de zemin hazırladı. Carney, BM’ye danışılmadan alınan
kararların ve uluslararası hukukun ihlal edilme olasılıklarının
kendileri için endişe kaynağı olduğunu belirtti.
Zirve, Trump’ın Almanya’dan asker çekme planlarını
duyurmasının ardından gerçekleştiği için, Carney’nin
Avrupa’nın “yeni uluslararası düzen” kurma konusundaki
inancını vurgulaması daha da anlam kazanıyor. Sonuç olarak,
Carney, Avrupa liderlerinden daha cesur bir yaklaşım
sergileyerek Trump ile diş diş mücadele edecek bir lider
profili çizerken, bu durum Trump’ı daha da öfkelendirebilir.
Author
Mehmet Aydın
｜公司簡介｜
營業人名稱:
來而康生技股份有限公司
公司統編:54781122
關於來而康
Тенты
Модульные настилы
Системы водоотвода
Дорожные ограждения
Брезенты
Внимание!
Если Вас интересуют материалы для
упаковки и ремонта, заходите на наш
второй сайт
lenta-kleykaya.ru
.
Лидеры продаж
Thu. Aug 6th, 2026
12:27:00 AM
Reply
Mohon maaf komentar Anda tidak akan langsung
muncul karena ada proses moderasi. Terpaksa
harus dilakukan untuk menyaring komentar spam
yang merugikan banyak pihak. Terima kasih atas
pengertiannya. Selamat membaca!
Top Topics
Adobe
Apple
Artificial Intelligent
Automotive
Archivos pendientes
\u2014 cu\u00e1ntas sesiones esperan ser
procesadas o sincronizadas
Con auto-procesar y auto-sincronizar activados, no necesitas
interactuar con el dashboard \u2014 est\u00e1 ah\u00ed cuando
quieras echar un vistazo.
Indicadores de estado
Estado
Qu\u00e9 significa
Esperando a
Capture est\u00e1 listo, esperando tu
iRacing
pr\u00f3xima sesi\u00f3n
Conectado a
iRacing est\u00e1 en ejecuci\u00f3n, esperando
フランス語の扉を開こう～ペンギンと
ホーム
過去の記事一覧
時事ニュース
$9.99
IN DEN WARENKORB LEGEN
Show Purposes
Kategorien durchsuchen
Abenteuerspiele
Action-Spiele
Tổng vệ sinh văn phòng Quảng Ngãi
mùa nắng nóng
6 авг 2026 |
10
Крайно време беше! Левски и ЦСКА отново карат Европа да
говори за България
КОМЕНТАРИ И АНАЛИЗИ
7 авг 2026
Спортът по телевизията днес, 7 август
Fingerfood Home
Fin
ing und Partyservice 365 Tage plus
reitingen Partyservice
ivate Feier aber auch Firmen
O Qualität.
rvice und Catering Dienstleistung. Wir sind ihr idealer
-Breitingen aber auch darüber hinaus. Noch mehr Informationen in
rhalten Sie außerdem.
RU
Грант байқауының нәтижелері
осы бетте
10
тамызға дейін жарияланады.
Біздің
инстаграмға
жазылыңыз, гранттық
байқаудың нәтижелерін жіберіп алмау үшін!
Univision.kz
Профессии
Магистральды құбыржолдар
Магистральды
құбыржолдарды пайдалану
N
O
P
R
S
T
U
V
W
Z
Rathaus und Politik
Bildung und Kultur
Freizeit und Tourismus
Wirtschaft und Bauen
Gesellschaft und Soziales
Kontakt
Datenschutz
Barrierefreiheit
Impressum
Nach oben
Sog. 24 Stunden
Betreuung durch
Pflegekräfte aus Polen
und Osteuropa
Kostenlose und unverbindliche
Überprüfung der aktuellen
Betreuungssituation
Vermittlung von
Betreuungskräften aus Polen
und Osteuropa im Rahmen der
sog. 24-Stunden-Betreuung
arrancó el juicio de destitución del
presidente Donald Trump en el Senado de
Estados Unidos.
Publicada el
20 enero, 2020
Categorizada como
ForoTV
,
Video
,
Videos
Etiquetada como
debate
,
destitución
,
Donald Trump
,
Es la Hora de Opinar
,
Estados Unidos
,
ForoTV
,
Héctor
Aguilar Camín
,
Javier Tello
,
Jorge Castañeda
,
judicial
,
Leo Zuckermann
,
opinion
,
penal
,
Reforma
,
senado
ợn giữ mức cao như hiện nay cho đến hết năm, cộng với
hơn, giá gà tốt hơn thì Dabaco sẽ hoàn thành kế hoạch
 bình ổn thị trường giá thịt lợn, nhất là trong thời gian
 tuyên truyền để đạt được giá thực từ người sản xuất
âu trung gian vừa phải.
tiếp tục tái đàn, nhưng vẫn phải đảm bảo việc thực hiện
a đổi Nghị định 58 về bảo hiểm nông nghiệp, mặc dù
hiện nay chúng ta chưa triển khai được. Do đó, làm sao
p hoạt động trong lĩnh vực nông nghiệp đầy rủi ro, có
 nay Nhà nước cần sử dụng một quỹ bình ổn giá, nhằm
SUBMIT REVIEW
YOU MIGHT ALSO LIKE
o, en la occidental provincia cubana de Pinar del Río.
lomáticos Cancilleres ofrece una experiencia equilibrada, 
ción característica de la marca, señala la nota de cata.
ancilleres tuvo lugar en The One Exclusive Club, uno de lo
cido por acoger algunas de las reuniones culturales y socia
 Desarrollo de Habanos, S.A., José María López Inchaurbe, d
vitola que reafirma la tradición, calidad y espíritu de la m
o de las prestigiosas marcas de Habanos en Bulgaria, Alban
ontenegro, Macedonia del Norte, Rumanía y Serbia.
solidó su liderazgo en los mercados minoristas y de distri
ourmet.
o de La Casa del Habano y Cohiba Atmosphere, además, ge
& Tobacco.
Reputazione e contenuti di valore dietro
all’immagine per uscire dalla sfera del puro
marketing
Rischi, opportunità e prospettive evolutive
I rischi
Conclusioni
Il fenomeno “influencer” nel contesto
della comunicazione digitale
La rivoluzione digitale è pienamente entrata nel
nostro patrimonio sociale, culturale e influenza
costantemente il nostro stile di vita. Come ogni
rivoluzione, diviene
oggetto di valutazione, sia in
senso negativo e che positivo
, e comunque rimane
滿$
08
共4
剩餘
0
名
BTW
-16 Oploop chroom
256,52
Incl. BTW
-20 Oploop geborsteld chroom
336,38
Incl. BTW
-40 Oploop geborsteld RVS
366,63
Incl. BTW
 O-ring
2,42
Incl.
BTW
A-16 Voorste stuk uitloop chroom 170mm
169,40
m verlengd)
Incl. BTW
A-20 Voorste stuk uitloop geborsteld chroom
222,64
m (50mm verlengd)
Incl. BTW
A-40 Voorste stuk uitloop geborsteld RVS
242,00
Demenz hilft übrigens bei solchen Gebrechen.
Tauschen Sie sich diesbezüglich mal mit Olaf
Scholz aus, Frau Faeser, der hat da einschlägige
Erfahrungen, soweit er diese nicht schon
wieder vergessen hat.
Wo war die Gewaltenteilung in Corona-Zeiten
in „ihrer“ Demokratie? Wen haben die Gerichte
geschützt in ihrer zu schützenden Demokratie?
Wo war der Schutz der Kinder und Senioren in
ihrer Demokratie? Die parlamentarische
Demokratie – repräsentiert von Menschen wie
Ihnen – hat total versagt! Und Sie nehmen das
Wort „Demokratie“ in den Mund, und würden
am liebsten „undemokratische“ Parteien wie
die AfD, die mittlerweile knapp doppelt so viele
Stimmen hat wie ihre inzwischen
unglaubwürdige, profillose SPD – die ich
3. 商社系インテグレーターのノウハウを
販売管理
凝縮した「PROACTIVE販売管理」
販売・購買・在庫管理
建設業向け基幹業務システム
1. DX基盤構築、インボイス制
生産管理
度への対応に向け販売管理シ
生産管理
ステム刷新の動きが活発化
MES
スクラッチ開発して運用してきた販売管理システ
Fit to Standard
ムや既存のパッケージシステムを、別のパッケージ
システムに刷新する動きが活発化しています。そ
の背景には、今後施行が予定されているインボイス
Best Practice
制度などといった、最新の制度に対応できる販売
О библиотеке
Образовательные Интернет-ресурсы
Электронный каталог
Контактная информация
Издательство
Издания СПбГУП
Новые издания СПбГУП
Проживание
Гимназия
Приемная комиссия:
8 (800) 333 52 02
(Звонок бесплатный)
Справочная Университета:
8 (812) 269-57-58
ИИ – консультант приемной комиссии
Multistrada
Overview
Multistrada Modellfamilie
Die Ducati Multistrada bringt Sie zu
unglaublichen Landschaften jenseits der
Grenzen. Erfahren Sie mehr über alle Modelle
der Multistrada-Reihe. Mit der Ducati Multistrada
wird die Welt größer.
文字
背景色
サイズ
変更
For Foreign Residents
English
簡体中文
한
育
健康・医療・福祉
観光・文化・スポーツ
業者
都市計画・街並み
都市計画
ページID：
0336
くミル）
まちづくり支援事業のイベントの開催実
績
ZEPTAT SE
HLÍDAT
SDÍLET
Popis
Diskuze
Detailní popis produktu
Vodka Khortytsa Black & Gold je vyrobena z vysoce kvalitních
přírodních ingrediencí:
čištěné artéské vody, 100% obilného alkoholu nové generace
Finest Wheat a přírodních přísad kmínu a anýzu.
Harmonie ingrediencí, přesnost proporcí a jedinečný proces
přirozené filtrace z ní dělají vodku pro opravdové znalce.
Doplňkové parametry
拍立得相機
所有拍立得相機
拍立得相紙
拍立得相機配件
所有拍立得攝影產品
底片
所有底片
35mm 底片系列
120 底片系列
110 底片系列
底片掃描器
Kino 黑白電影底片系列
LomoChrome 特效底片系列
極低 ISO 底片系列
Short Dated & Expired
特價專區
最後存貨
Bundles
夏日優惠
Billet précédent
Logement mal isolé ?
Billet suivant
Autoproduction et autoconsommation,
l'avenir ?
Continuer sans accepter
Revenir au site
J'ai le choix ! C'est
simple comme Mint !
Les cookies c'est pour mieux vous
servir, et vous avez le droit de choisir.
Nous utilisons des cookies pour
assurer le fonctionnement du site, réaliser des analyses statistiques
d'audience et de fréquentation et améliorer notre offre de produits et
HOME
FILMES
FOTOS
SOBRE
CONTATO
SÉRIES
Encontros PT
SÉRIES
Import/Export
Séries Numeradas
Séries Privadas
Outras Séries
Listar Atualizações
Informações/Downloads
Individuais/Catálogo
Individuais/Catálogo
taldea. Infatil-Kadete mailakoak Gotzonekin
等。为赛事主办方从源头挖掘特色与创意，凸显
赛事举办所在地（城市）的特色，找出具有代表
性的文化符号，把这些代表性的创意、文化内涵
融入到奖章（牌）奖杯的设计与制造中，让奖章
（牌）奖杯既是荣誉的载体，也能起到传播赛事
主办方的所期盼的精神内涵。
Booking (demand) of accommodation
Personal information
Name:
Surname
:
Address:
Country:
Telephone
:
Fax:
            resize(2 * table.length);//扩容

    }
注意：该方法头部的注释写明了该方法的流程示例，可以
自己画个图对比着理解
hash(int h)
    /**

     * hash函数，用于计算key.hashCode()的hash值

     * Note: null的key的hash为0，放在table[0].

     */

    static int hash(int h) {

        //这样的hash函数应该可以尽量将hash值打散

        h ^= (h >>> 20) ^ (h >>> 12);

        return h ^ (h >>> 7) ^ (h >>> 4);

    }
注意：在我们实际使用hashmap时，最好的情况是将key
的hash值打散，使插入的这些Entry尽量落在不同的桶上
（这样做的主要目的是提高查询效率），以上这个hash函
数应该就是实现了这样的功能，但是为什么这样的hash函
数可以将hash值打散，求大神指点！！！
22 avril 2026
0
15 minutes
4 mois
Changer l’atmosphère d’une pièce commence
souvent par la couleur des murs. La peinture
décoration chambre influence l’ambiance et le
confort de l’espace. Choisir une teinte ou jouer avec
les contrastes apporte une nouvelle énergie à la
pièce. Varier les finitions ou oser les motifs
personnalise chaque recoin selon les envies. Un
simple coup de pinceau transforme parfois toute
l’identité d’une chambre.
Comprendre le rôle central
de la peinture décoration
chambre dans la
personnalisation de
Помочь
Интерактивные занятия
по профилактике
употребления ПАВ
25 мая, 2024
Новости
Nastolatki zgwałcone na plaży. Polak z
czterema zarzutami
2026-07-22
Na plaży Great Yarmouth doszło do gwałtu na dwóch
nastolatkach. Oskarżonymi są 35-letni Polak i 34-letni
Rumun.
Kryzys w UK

Problem description → Please give back, exactly as it stands above, the stretch from the line with "Leo Zuckermann" through the line with "La rivoluzione digitale", and no line outside it.

Output for this task →
Leo Zuckermann
,
opinion
,
penal
,
Reforma
,
senado
ợn giữ mức cao như hiện nay cho đến hết năm, cộng với
hơn, giá gà tốt hơn thì Dabaco sẽ hoàn thành kế hoạch
 bình ổn thị trường giá thịt lợn, nhất là trong thời gian
 tuyên truyền để đạt được giá thực từ người sản xuất
âu trung gian vừa phải.
tiếp tục tái đàn, nhưng vẫn phải đảm bảo việc thực hiện
a đổi Nghị định 58 về bảo hiểm nông nghiệp, mặc dù
hiện nay chúng ta chưa triển khai được. Do đó, làm sao
p hoạt động trong lĩnh vực nông nghiệp đầy rủi ro, có
 nay Nhà nước cần sử dụng một quỹ bình ổn giá, nhằm
SUBMIT REVIEW
YOU MIGHT ALSO LIKE
o, en la occidental provincia cubana de Pinar del Río.
lomáticos Cancilleres ofrece una experiencia equilibrada, 
ción característica de la marca, señala la nota de cata.
ancilleres tuvo lugar en The One Exclusive Club, uno de lo
cido por acoger algunas de las reuniones culturales y socia
 Desarrollo de Habanos, S.A., José María López Inchaurbe, d
vitola que reafirma la tradición, calidad y espíritu de la m
o de las prestigiosas marcas de Habanos en Bulgaria, Alban
ontenegro, Macedonia del Norte, Rumanía y Serbia.
solidó su liderazgo en los mercados minoristas y de distri
ourmet.
o de La Casa del Habano y Cohiba Atmosphere, además, ge
& Tobacco.
Reputazione e contenuti di valore dietro
all’immagine per uscire dalla sfera del puro
marketing
Rischi, opportunità e prospettive evolutive
I rischi
Conclusioni
Il fenomeno “influencer” nel contesto
della comunicazione digitale
La rivoluzione digitale è pienamente entrata nel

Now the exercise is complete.